The knight breathed low, golden eyes glaring out the darkness of the visor as though coins catching the firelight of Rolan's torch. Beneath his plate, fur, gambeson, cloth, his muscular frame held sturdy, coiled like a spring. His moment was close. with a light in the darkness, there would surely be a moment of primal recognition that something new was— THERE!

He remembered the broken end of the felled branch he was driving into this thing's maw as a primarily ragged thing, but all the same split wood— that first jagged, primordial point that the first men had waged war with. Not all that far from a stake. The Gannek's stomach wound was belaboring it, unable to properly close, but Rolan's bolts and the cuts made upon its limbs were still sealing quickly. Its regenerative ability was still very much alive—

So why not turn that against it? While not quite the anathema that staking the heart of a vampire was said to be, the too-hungry soldier for hire that it had dragged up, so soon after he'd begun to properly tuck him away, still wanted to know what it would make of having its' skull impaled upon this lance by any other name. Would it burn precious seconds and energy having to shove it back out the roof of its mouth? Would it simply close around the branch, like wood fibers around a nail? He'd find out. He'd find out, kill his enemy, and this damn facade of emptiness would release the vice it had his gut in. Heavens above, double wages upon them all.

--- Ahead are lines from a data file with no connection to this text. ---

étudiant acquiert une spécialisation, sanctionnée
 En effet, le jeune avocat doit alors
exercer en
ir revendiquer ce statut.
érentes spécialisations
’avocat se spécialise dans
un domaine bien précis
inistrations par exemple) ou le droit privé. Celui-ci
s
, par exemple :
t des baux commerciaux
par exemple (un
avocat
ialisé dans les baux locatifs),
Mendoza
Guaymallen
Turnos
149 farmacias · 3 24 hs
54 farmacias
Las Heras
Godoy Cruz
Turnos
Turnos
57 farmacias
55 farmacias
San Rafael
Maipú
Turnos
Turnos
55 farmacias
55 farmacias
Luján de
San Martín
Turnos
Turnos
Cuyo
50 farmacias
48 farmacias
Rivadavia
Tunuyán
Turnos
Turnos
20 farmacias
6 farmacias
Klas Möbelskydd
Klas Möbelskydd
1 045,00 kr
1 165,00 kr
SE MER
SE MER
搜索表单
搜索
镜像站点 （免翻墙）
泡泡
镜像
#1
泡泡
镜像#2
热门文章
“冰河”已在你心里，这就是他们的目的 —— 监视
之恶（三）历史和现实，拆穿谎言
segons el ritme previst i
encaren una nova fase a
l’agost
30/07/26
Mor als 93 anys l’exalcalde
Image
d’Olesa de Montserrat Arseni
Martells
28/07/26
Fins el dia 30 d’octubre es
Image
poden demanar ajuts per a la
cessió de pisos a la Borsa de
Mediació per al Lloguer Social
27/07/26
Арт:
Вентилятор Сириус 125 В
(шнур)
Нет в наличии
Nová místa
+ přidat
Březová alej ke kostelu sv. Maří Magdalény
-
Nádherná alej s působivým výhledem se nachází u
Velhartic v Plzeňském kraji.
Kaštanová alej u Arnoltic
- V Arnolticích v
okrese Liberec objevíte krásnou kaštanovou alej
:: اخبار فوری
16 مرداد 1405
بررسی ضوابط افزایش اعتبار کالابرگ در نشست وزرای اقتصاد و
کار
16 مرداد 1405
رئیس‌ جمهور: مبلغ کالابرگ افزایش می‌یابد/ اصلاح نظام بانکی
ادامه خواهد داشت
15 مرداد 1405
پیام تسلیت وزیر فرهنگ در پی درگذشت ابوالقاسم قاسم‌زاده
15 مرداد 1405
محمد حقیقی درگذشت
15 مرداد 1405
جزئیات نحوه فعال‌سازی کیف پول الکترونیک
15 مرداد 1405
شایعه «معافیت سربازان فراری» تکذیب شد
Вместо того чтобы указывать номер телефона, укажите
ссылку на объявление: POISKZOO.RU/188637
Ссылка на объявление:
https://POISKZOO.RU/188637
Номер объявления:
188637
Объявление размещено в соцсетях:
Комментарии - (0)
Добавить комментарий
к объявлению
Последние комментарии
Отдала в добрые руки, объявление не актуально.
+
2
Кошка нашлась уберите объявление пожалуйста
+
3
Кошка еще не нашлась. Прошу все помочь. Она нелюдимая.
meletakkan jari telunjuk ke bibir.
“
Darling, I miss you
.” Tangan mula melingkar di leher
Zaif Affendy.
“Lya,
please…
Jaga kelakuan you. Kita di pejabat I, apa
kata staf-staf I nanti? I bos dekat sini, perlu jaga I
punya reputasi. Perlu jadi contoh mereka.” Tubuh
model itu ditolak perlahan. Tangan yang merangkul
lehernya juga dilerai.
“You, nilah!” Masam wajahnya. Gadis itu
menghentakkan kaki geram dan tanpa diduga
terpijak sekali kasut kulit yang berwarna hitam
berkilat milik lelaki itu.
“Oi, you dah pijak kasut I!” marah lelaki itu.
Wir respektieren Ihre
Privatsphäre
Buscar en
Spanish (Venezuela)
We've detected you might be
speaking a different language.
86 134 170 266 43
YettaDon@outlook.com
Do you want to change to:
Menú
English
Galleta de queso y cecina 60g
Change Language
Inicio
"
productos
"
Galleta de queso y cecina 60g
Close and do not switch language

He brought his sword arm to the length of old wood, bracing it on both, and drove forward with redoubled force— the instant the Gannek's beady eyes wavered, he was going to run it through. If Reon's lucky rays still pierced the unnatural gloom in some way, the timing might have even lined up with his peers truly tearing that initial wound open. An immaculate opportunity for a one-man (and technically one fae) siege engine to pulp the brain right through the base of the skull.